Your baby has a protein blemish See how to feed him the

Protein skimping is a chronic inflammatory disease that causes many symptoms. As it is not preventable, the focus should be on actions that reduce the severity of symptoms. The basis is a properly composed diet. Check out how your baby’s diet should look like.
Protein contamination is a common name for food allergy, which usually takes the form of atopic dermatitis (AD). Although its causes are not fully understood, genetic and environmental factors play an important role.
Is it a protein blemish?
However, before making any nutritional changes to your baby’s diet, make sure that your symptoms actually indicate protein blemishes.
The disease is manifested mainly by the occurrence of skin lesions in the area of the face (e.g. strong redness of cheeks), hands and legs, abdomen. Depending on the severity, the lesions may take the form of small flakes or small red pustules.

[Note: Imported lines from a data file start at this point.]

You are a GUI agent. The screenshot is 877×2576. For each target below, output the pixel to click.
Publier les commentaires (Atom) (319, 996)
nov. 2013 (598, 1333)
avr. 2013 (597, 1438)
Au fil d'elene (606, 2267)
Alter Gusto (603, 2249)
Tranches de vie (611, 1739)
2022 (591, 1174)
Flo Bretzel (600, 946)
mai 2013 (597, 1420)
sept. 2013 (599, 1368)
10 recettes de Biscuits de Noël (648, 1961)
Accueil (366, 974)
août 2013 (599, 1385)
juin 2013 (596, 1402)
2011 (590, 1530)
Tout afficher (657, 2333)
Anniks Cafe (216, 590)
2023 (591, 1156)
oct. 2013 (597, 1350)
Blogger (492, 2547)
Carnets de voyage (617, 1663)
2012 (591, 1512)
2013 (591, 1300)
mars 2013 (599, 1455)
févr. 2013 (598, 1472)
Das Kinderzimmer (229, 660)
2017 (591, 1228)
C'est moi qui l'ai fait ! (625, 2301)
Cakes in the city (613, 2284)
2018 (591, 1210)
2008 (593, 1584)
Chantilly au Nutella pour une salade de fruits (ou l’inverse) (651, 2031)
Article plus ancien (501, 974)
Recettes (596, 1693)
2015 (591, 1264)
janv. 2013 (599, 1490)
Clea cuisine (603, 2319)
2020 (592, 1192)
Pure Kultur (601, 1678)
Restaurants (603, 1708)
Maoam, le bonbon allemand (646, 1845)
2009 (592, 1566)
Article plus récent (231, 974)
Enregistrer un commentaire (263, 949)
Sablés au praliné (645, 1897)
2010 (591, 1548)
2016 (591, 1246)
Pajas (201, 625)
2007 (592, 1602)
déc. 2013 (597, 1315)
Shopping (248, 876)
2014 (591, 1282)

Moreover, symptoms typical of atopic dermatitis may be accompanied by gastrointestinal complaints, e.g. diarrhea (also with blood admixture), vomiting, constipation, colic.
What should I give my child with protein blemishes?

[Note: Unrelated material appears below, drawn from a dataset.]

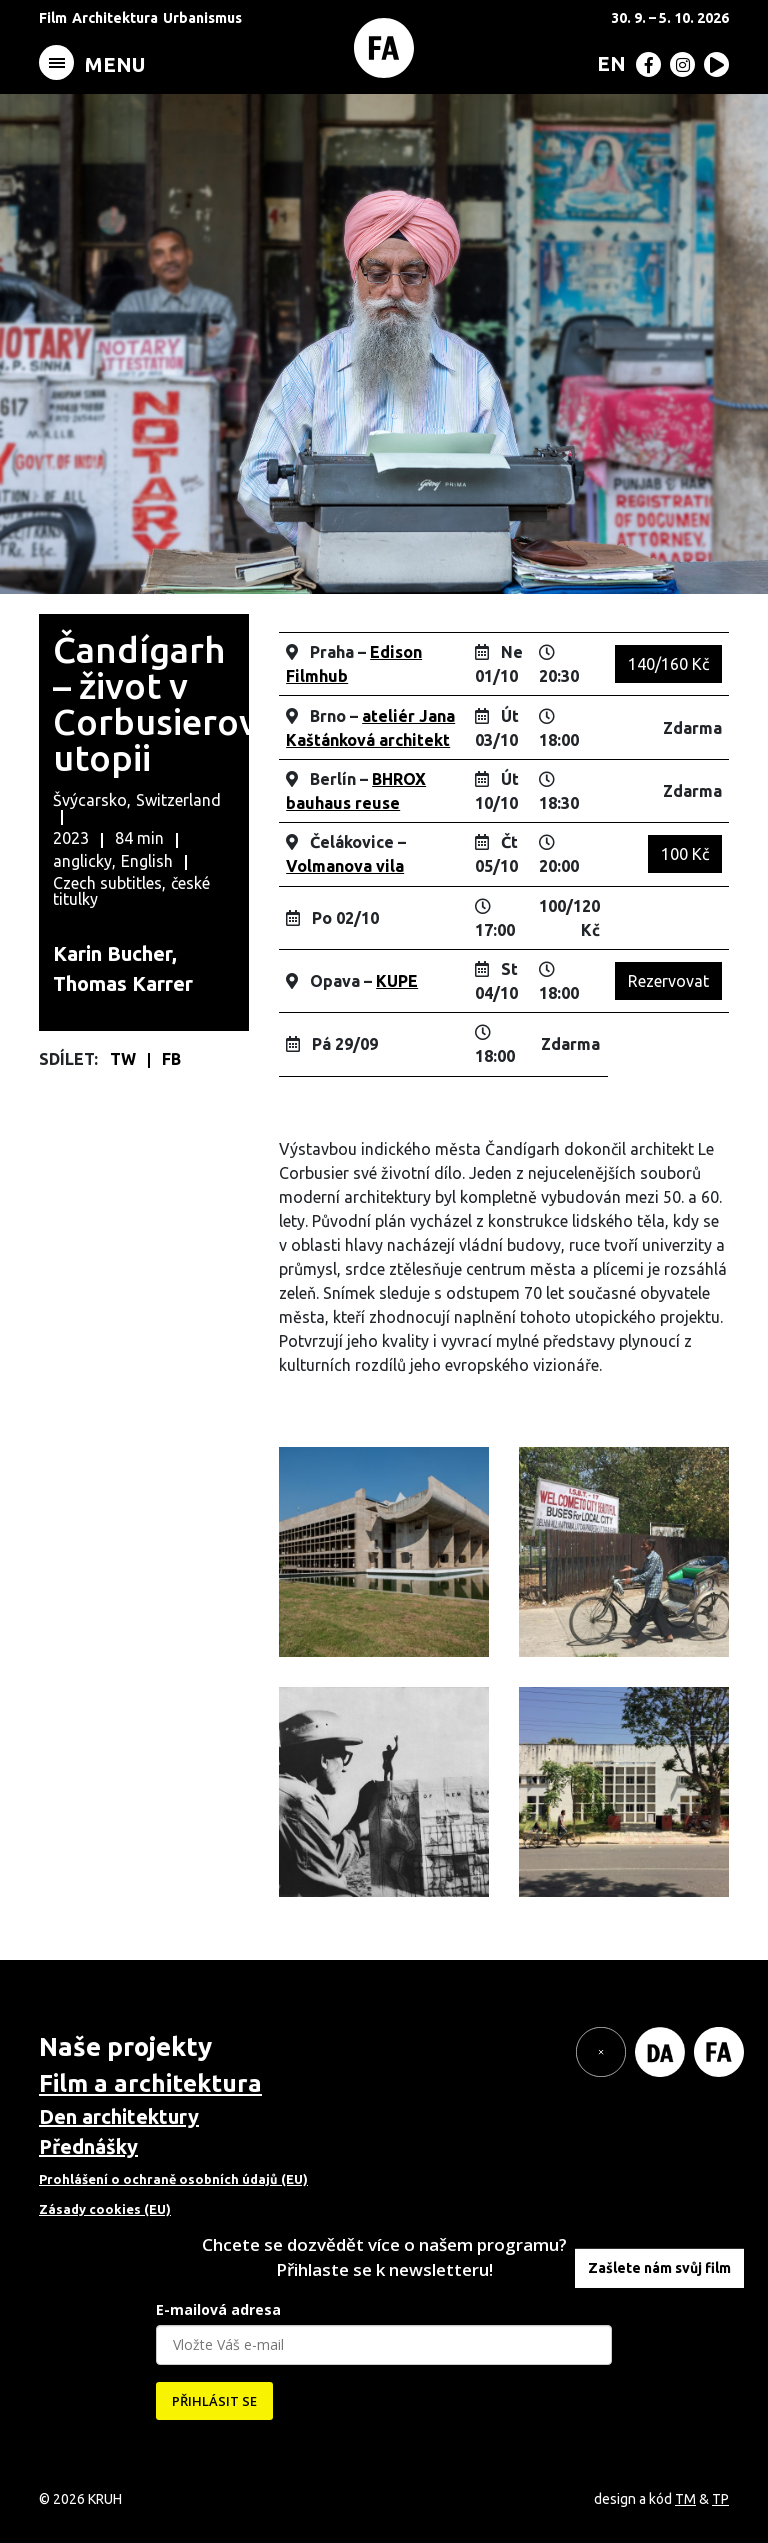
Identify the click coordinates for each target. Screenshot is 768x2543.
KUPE (397, 981)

Protein contamination is a result of malfunctioning of the child’s immune system. As a result, the body reacts incorrectly to some of the ingredients in the food. Allergy can be associated with the consumption of food products such as wheat, soya, fish, citrus and nuts. However, during infancy, the protein flaw is most often directly related to products containing cows’ milk protein, e.g. casein and whey proteins.
So what to keep in mind when composing a diet for your child?
No more allergenic foods.
It is necessary to apply an elimination diet, the essence of which is to exclude food products containing allergens. So don’t give your baby dairy products such as yoghurts, kefirs or cheesecakes.

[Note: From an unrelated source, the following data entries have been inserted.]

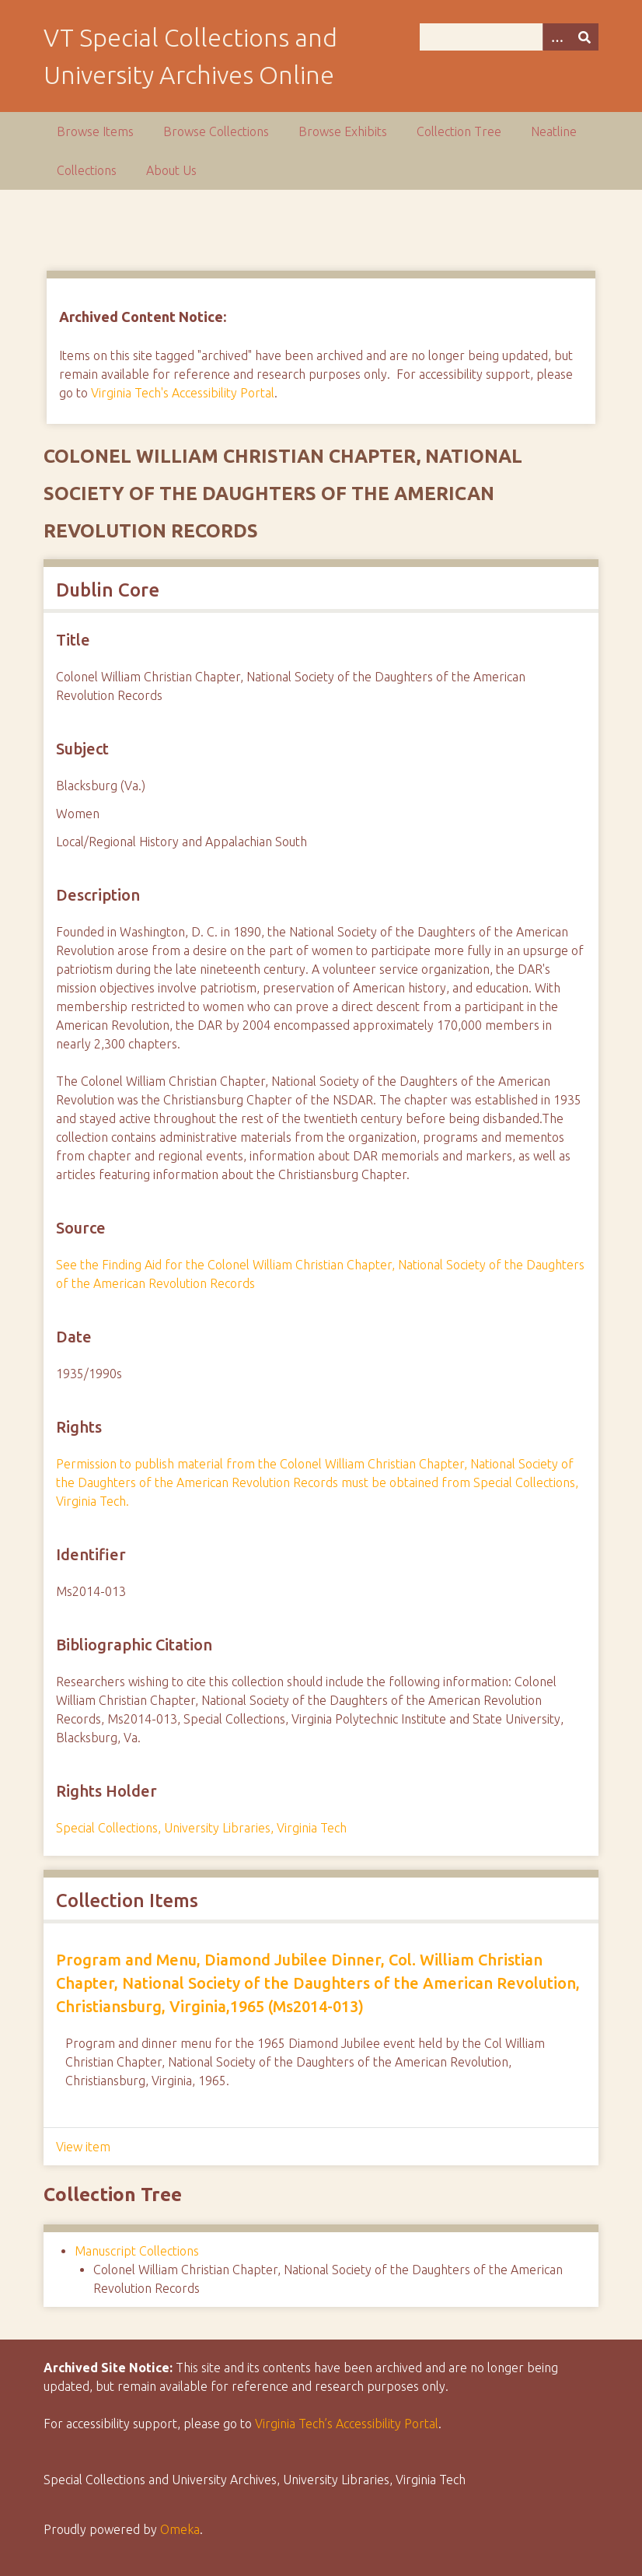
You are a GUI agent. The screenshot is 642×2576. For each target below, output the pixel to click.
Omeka (180, 2529)
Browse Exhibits (342, 131)
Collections (87, 170)
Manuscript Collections (137, 2251)
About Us (171, 170)
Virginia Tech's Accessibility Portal (182, 393)
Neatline (554, 131)
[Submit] (584, 37)
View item (83, 2147)
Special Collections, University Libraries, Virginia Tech (201, 1828)
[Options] (556, 37)
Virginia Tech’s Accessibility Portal (346, 2424)
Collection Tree (459, 131)
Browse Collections (216, 131)
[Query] (509, 37)
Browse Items (95, 131)
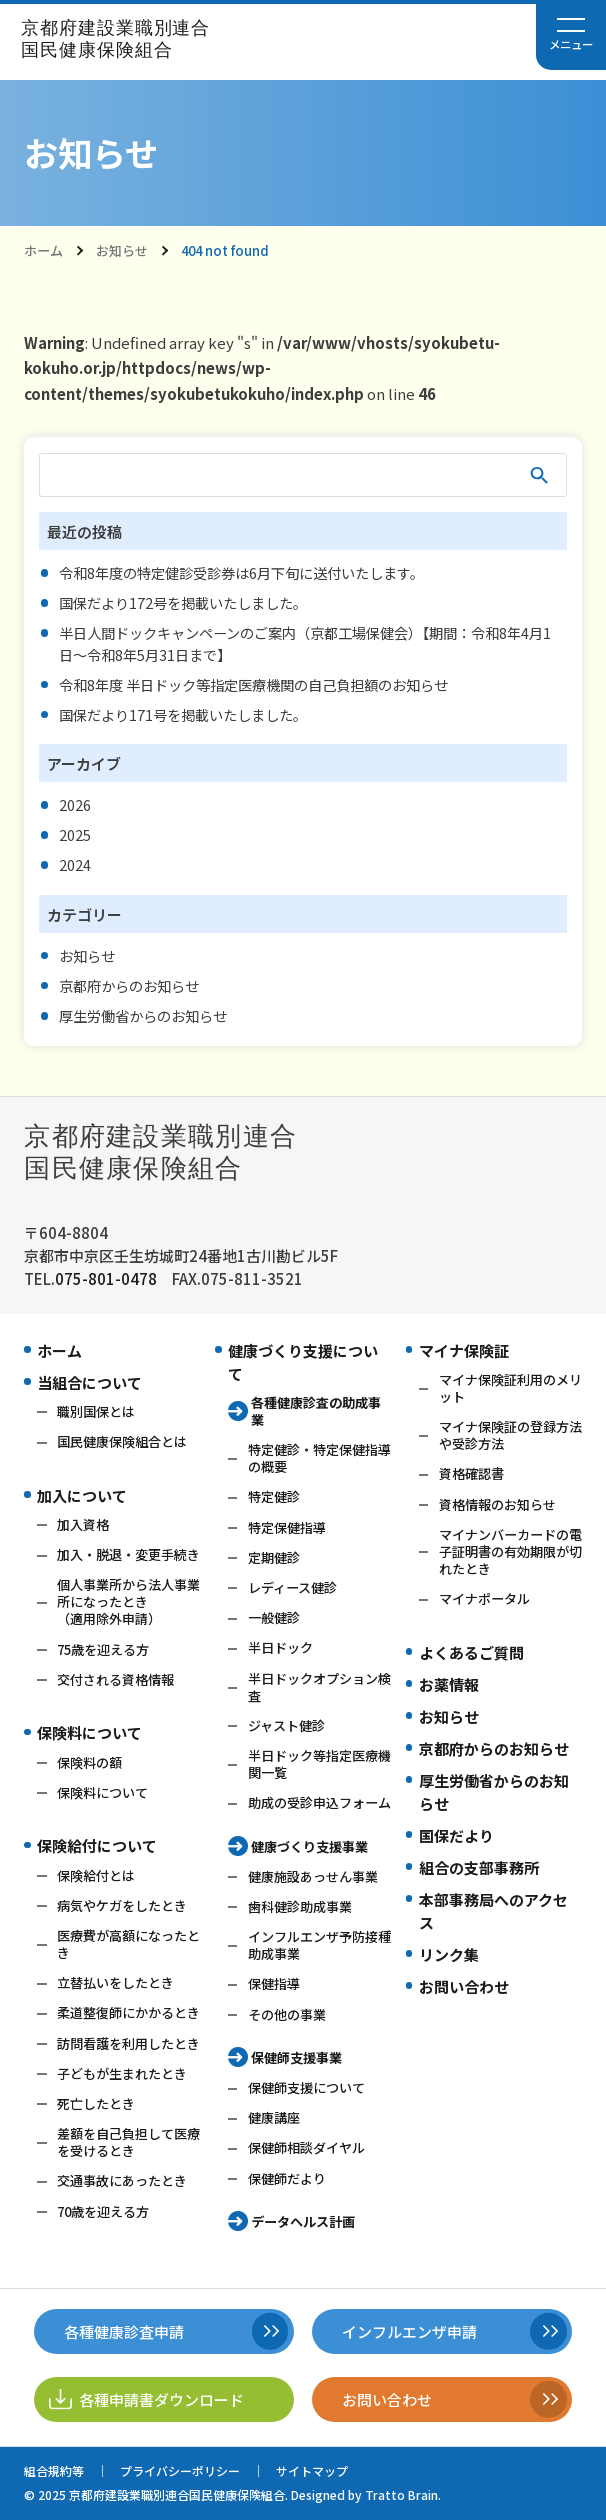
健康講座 (274, 2117)
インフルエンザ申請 (409, 2331)
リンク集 (449, 1954)
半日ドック (280, 1647)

Specialists recommend that the elimination diet be conducted for a period of at least 6 months – up to about 9-12 months of a child’s life.
Replace excluded products by other ones.
The elimination diet is not only about excluding allergenic groups of foods. In order to prevent deficiency of vitamins and minerals in the child’s body, all the eliminated foods should be replaced with other ones. They must be products that provide the same amount of nutrients as the eliminated ones.
Change in modified milk
If you give your baby modified milk and only suspect an allergy to cow’s milk protein, it is worth changing it to hypoallergenic milk, which contains cow’s milk protein with a slight degree of hydrolysis.
However, if your child is diagnosed with an allergy to cow’s milk protein, then the paediatrician should recommend a so-called milk replacer containing cow’s milk protein with a high degree of hydrolysis.
Remember that a child’s protein blemish poses a high risk of allergic reactions to allergens other than cow’s milk protein. This is why you must be particularly careful when introducing other foods into your baby’s diet.